• WORK TASK: The listing below has to be output exactly as given, less its pictures.

□ □ □ □ □ □ □

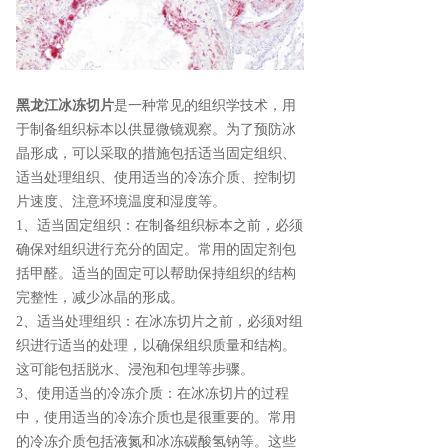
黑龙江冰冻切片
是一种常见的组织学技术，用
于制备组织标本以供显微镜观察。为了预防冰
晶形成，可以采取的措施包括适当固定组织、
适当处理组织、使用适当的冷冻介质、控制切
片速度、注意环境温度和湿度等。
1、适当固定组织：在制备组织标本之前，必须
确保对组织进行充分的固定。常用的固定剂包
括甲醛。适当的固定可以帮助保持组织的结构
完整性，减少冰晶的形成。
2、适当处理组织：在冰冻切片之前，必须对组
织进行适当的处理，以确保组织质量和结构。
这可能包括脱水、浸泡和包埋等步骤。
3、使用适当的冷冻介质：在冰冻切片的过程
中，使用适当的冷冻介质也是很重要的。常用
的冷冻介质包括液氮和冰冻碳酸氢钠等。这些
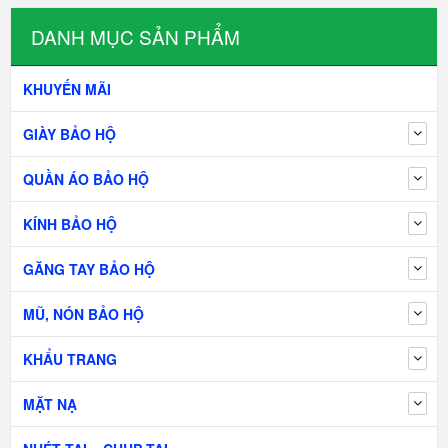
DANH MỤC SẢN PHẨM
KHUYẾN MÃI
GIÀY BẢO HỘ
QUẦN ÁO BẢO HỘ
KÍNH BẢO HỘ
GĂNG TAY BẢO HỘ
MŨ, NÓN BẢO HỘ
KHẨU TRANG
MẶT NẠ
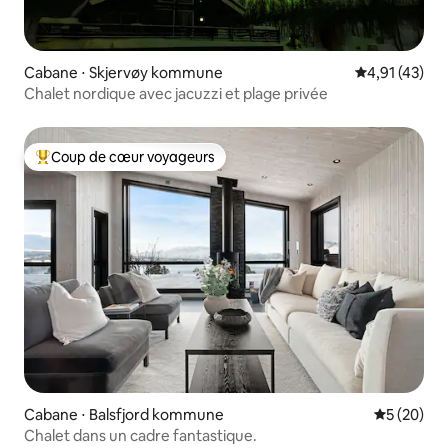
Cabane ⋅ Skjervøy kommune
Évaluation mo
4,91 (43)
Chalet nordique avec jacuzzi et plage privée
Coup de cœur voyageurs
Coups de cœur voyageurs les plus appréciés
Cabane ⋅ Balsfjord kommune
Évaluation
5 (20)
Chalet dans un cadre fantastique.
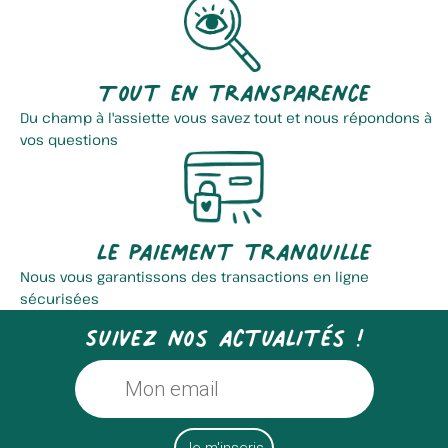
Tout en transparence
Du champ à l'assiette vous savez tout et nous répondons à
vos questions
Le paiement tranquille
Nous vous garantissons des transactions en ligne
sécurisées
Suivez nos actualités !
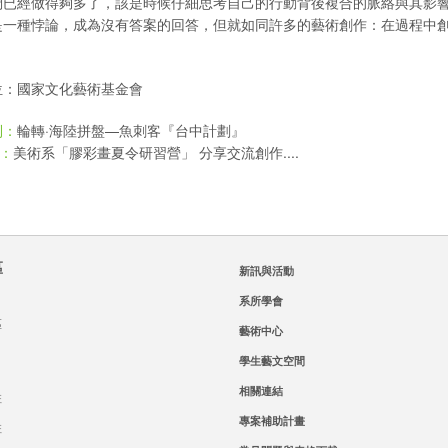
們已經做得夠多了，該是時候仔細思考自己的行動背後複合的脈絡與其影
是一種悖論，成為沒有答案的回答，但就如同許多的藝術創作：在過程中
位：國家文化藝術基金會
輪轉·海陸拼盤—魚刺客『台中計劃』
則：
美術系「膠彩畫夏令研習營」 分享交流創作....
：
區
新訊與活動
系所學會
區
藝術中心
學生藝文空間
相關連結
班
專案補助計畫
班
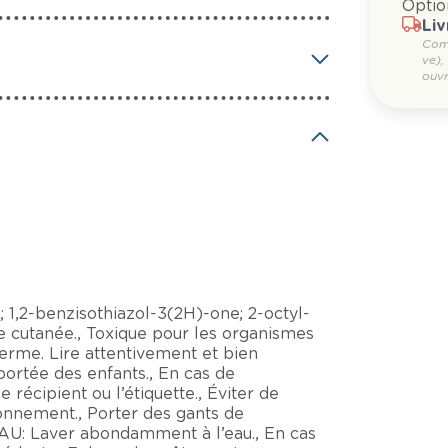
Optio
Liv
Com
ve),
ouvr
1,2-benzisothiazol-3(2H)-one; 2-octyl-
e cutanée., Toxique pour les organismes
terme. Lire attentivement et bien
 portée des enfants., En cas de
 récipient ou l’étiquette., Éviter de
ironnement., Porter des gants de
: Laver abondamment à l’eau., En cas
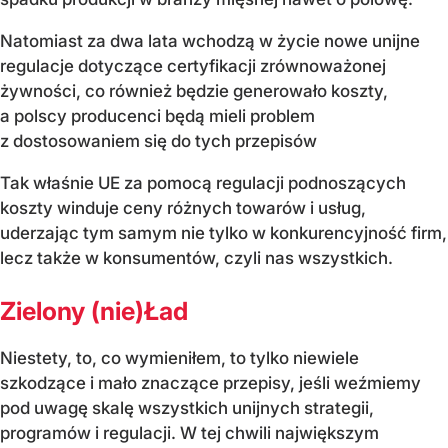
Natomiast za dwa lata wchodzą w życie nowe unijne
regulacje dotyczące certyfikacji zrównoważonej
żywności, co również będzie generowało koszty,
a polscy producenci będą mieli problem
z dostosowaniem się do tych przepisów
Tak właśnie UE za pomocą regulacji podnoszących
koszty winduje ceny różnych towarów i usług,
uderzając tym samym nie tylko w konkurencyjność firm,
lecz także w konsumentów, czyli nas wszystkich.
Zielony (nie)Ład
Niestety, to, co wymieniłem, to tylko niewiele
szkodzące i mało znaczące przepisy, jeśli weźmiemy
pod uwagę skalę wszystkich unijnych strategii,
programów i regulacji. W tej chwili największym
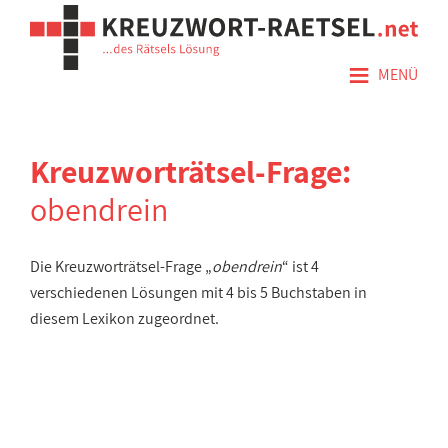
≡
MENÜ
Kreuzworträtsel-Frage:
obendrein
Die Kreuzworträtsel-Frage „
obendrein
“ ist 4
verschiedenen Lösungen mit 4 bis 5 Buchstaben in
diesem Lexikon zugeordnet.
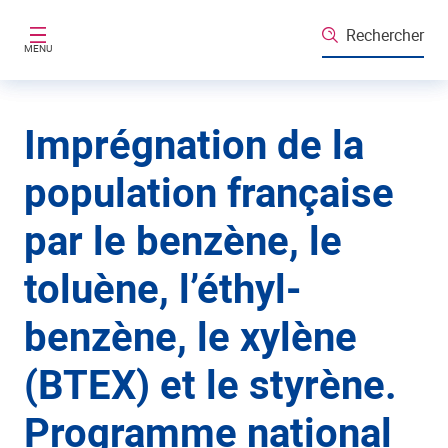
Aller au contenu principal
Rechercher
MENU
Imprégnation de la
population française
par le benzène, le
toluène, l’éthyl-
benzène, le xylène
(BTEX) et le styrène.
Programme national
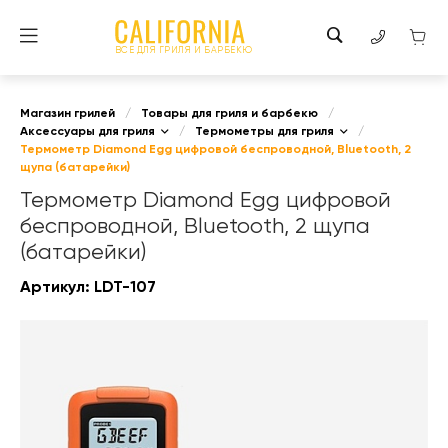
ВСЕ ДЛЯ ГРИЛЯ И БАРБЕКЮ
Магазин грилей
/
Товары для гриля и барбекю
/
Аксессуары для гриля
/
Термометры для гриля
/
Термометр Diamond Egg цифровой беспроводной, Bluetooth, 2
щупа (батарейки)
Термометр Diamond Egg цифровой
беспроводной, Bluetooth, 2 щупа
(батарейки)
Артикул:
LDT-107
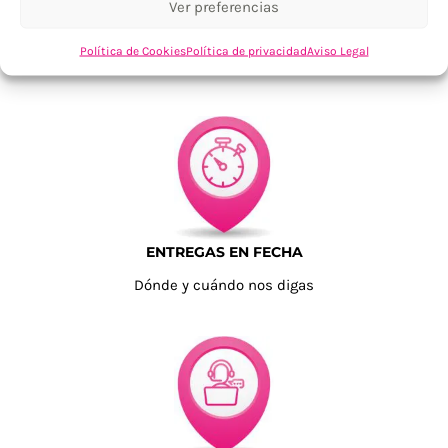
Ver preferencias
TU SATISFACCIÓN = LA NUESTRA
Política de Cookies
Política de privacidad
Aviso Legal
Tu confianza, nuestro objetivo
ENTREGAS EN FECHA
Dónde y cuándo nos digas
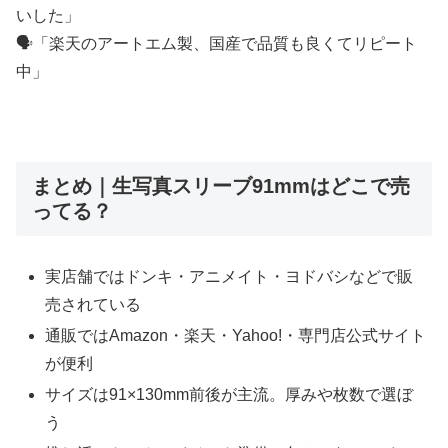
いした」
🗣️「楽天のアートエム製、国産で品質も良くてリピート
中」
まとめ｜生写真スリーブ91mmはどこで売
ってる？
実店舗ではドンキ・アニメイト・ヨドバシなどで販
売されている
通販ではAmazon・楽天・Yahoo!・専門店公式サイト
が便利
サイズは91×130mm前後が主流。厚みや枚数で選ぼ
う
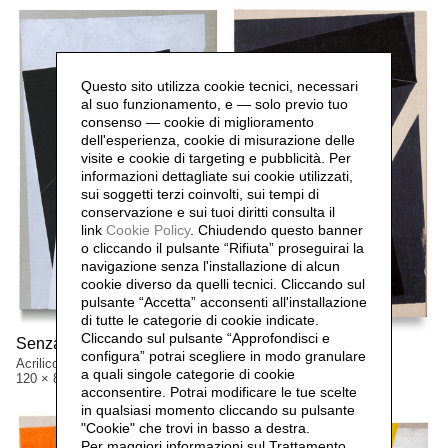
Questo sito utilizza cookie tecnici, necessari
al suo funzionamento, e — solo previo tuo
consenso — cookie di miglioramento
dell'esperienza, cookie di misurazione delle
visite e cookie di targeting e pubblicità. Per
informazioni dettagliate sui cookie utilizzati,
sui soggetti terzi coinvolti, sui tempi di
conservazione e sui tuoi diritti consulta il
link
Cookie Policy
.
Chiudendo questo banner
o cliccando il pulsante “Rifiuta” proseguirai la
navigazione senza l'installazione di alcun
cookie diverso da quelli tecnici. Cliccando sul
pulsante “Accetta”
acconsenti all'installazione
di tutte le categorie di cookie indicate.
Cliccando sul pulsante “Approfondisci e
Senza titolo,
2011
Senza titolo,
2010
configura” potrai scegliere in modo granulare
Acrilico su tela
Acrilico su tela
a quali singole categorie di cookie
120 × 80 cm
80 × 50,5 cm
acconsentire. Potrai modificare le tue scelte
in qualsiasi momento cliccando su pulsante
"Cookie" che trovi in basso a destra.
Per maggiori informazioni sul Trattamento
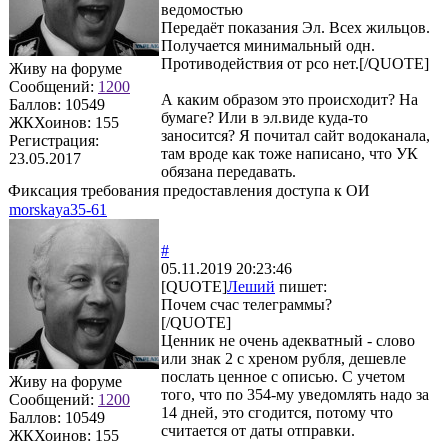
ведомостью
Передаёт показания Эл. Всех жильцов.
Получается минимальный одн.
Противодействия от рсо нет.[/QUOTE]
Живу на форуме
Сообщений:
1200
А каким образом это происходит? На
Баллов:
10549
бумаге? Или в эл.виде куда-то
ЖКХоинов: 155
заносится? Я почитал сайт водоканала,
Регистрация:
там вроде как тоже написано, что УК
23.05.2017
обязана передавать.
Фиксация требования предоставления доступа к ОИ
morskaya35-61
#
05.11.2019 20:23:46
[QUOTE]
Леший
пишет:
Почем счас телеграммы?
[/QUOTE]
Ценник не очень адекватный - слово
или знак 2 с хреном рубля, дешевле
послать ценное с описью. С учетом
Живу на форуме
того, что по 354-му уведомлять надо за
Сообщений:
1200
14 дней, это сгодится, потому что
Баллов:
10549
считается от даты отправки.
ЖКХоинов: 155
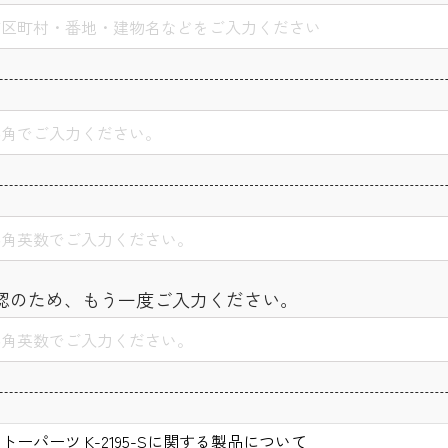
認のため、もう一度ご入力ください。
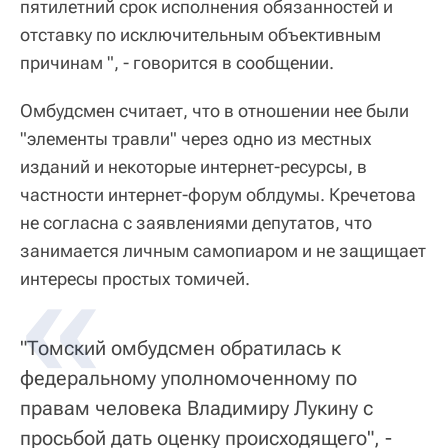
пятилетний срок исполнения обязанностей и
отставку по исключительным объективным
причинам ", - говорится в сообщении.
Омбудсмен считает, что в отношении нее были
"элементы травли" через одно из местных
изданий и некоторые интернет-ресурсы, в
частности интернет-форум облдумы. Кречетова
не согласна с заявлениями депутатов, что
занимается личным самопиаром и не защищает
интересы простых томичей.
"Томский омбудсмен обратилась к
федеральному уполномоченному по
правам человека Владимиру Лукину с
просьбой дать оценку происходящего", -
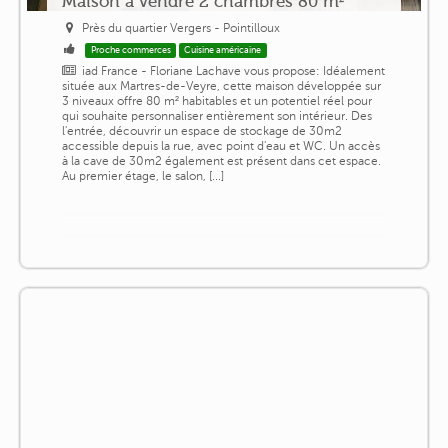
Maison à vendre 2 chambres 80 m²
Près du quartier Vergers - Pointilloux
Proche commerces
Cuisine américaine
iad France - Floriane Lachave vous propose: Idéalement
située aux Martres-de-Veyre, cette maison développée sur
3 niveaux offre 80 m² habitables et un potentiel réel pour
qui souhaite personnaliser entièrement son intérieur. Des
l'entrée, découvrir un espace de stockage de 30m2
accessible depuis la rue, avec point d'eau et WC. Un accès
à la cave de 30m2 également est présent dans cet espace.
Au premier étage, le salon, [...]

□ □ □ □ □ □ □

• RESPONSE:
黑龙江冰冻切片
是一种常见的组织学技术，用
于制备组织标本以供显微镜观察。为了预防冰
晶形成，可以采取的措施包括适当固定组织、
适当处理组织、使用适当的冷冻介质、控制切
片速度、注意环境温度和湿度等。
1、适当固定组织：在制备组织标本之前，必须
确保对组织进行充分的固定。常用的固定剂包
括甲醛。适当的固定可以帮助保持组织的结构
完整性，减少冰晶的形成。
2、适当处理组织：在冰冻切片之前，必须对组
织进行适当的处理，以确保组织质量和结构。
这可能包括脱水、浸泡和包埋等步骤。
3、使用适当的冷冻介质：在冰冻切片的过程
中，使用适当的冷冻介质也是很重要的。常用
的冷冻介质包括液氮和冰冻碳酸氢钠等。这些
DANH MỤC SẢN PHẨM
KHUYẾN MÃI
GIÀY BẢO HỘ
QUẦN ÁO BẢO HỘ
KÍNH BẢO HỘ
GĂNG TAY BẢO HỘ
MŨ, NÓN BẢO HỘ
KHẨU TRANG
MẶT NẠ
Cabane ⋅ Skjervøy kommune
Évaluation mo
4,91 (43)
Chalet nordique avec jacuzzi et plage privée
Coup de cœur voyageurs
Coups de cœur voyageurs les plus appréciés
Cabane ⋅ Balsfjord kommune
Évaluation
5 (20)
Chalet dans un cadre fantastique.
Tout en transparence
Du champ à l'assiette vous savez tout et nous répondons à
vos questions
Le paiement tranquille
Nous vous garantissons des transactions en ligne
sécurisées
Suivez nos actualités !
們已經做得夠多了，該是時候仔細思考自己的行動背後複合的脈絡與其影
是一種悖論，成為沒有答案的回答，但就如同許多的藝術創作：在過程中
位：國家文化藝術基金會
輪轉·海陸拼盤—魚刺客『台中計劃』
則：
美術系「膠彩畫夏令研習營」 分享交流創作....
：
區
新訊與活動
系所學會
區
藝術中心
學生藝文空間
相關連結
班
專案補助計畫
班
Optio
Liv
Com
ve),
ouvr
1,2-benzisothiazol-3(2H)-one; 2-octyl-
e cutanée., Toxique pour les organismes
terme. Lire attentivement et bien
 portée des enfants., En cas de
 récipient ou l’étiquette., Éviter de
ironnement., Porter des gants de
: Laver abondamment à l’eau., En cas
Natomiast za dwa lata wchodzą w życie nowe unijne
regulacje dotyczące certyfikacji zrównoważonej
żywności, co również będzie generowało koszty,
a polscy producenci będą mieli problem
z dostosowaniem się do tych przepisów
Tak właśnie UE za pomocą regulacji podnoszących
koszty winduje ceny różnych towarów i usług,
uderzając tym samym nie tylko w konkurencyjność firm,
lecz także w konsumentów, czyli nas wszystkich.
Zielony (nie)Ład
Niestety, to, co wymieniłem, to tylko niewiele
szkodzące i mało znaczące przepisy, jeśli weźmiemy
pod uwagę skalę wszystkich unijnych strategii,
programów i regulacji. W tej chwili największym
≡
MENÜ
Kreuzworträtsel-Frage:
obendrein
Die Kreuzworträtsel-Frage „
obendrein
“ ist 4
verschiedenen Lösungen mit 4 bis 5 Buchstaben in
diesem Lexikon zugeordnet.
Aller au contenu principal
Rechercher
MENU
Imprégnation de la
population française
par le benzène, le
toluène, l’éthyl-
benzène, le xylène
(BTEX) et le styrène.
Programme national
ВСЕ ДЛЯ ГРИЛЯ И БАРБЕКЮ
Магазин грилей
/
Товары для гриля и барбекю
/
Аксессуары для гриля
/
Термометры для гриля
/
Термометр Diamond Egg цифровой беспроводной, Bluetooth, 2
щупа (батарейки)
Термометр Diamond Egg цифровой
беспроводной, Bluetooth, 2 щупа
(батарейки)
Артикул:
LDT-107
Ver preferencias
TU SATISFACCIÓN = LA NUESTRA
Política de Cookies
Política de privacidad
Aviso Legal
Tu confianza, nuestro objetivo
ENTREGAS EN FECHA
Dónde y cuándo nos digas
いした」
🗣️「楽天のアートエム製、国産で品質も良くてリピート
中」
まとめ｜生写真スリーブ91mmはどこで売
ってる？
実店舗ではドンキ・アニメイト・ヨドバシなどで販
売されている
通販ではAmazon・楽天・Yahoo!・専門店公式サイト
が便利
サイズは91×130mm前後が主流。厚みや枚数で選ぼ
う
Questo sito utilizza cookie tecnici, necessari
al suo funzionamento, e — solo previo tuo
consenso — cookie di miglioramento
dell'esperienza, cookie di misurazione delle
visite e cookie di targeting e pubblicità. Per
informazioni dettagliate sui cookie utilizzati,
sui soggetti terzi coinvolti, sui tempi di
conservazione e sui tuoi diritti consulta il
link
Cookie Policy
.
Chiudendo questo banner
o cliccando il pulsante “Rifiuta” proseguirai la
navigazione senza l'installazione di alcun
cookie diverso da quelli tecnici. Cliccando sul
pulsante “Accetta”
acconsenti all'installazione
di tutte le categorie di cookie indicate.
Cliccando sul pulsante “Approfondisci e
Senza titolo,
2011
Senza titolo,
2010
configura” potrai scegliere in modo granulare
Acrilico su tela
Acrilico su tela
a quali singole categorie di cookie
120 × 80 cm
80 × 50,5 cm
acconsentire. Potrai modificare le tue scelte
in qualsiasi momento cliccando su pulsante
"Cookie" che trovi in basso a destra.
Per maggiori informazioni sul Trattamento
ведомостью
Передаёт показания Эл. Всех жильцов.
Получается минимальный одн.
Противодействия от рсо нет.[/QUOTE]
Живу на форуме
Сообщений:
1200
А каким образом это происходит? На
Баллов:
10549
бумаге? Или в эл.виде куда-то
ЖКХоинов: 155
заносится? Я почитал сайт водоканала,
Регистрация:
там вроде как тоже написано, что УК
23.05.2017
обязана передавать.
Фиксация требования предоставления доступа к ОИ
morskaya35-61
#
05.11.2019 20:23:46
[QUOTE]
Леший
пишет:
Почем счас телеграммы?
[/QUOTE]
Ценник не очень адекватный - слово
или знак 2 с хреном рубля, дешевле
послать ценное с описью. С учетом
Живу на форуме
того, что по 354-му уведомлять надо за
Сообщений:
1200
14 дней, это сгодится, потому что
Баллов:
10549
считается от даты отправки.
ЖКХоинов: 155
認のため、もう一度ご入力ください。
пятилетний срок исполнения обязанностей и
отставку по исключительным объективным
причинам ", - говорится в сообщении.
Омбудсмен считает, что в отношении нее были
"элементы травли" через одно из местных
изданий и некоторые интернет-ресурсы, в
частности интернет-форум облдумы. Кречетова
не согласна с заявлениями депутатов, что
занимается личным самопиаром и не защищает
интересы простых томичей.
"Томский омбудсмен обратилась к
федеральному уполномоченному по
правам человека Владимиру Лукину с
просьбой дать оценку происходящего", -
Maison à vendre 2 chambres 80 m²
Près du quartier Vergers - Pointilloux
Proche commerces
Cuisine américaine
iad France - Floriane Lachave vous propose: Idéalement
située aux Martres-de-Veyre, cette maison développée sur
3 niveaux offre 80 m² habitables et un potentiel réel pour
qui souhaite personnaliser entièrement son intérieur. Des
l'entrée, découvrir un espace de stockage de 30m2
accessible depuis la rue, avec point d'eau et WC. Un accès
à la cave de 30m2 également est présent dans cet espace.
Au premier étage, le salon, [...]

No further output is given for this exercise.